La revitalización de la sociedad civil o la participación popular que desde el 15M se ha trasladado a las exigencia de millones de votantes parecen defenestradas por el infantilismo político de un sistema en el que la austeridad ha dado paso a la polarización social y a una gestión de las emociones políticas cristalizadas por una guerra de propaganda, donde la última palabra descansa en la actuación policial.

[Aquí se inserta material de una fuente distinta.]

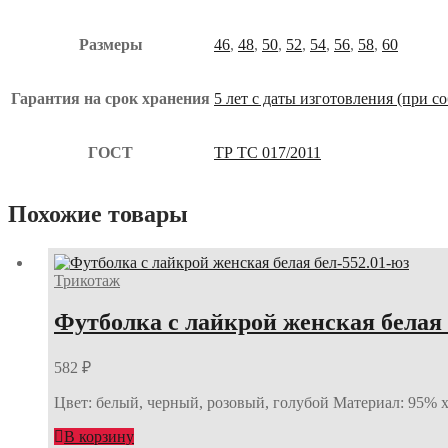
Размеры
46
,
48
,
50
,
52
,
54
,
56
,
58
,
60
Гарантия на срок хранения
5 лет с даты изготовления (при 
ГОСТ
ТР ТС 017/2011
Похожие товары
Трикотаж
Футболка с лайкрой женская белая 
582
₽
Цвет: белый, черный, розовый, голубой Материал: 95% 
В корзину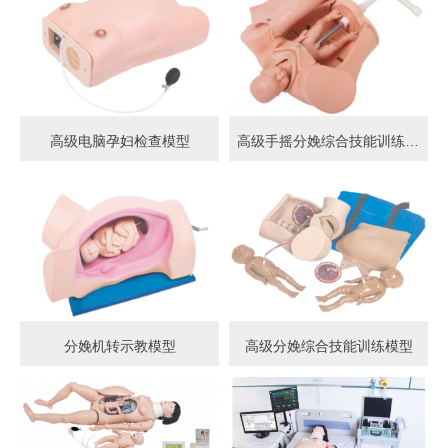
高级电脑孕妇检查模型
高级手摇分娩综合技能训练模型
分娩机转示教模型
高级分娩综合技能训练模型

Un contexto auspiciado por esa Europa que ya es una distopía de lo que fue, todo lo contrario a un espacio supranacional donde parece imposible construir una alianza entre el centro-izquierda y el centro-derecha para lograr cambios institucionales ulteriores, que aborde el déficit democrático presente en el corazón de la Unión Europea —provocado por la primacía de los intereses del capital financiero sobre el capital industrial—.
La Unión Europea nos ha permitido vivir en paz y bienestar durante 60 años, pero la conjetura que determinará su futuro es muy distinta a la de entonces: la tercera Guerra Mundial es social, sugería Wolfgang Streeck en un su ensayo reciente sobre Cómo terminará el Capitalismo. O tal y como le escribía David Van Reybrouck al presidente de la Comisión Europea, Jean-Claude Juncker en una carta publicada en el Gran Retroceso: se trata de la lucha entre ciudadanos enfurecidos y corporaciones privadas, una división que cada vez es más pronunciada. Lejos de ser esta la dicotomía que inquieta a nuestros líderes, el establishemnt español — abrazado al nacionalismo patrio y un estatismo incompatible con la expansiones de las libertades— y el europeo —sumido en penetrar en reformas económicas— tratan de difuminar la cuestión fundamental: el espectro político europeo es un eje cada vez más escorado hacia la derecha pirómana, hermética ante unas proclamas que encuentran en el orden neoliberal y tecnocrático europeo un freno a cualquier reivindicación popular.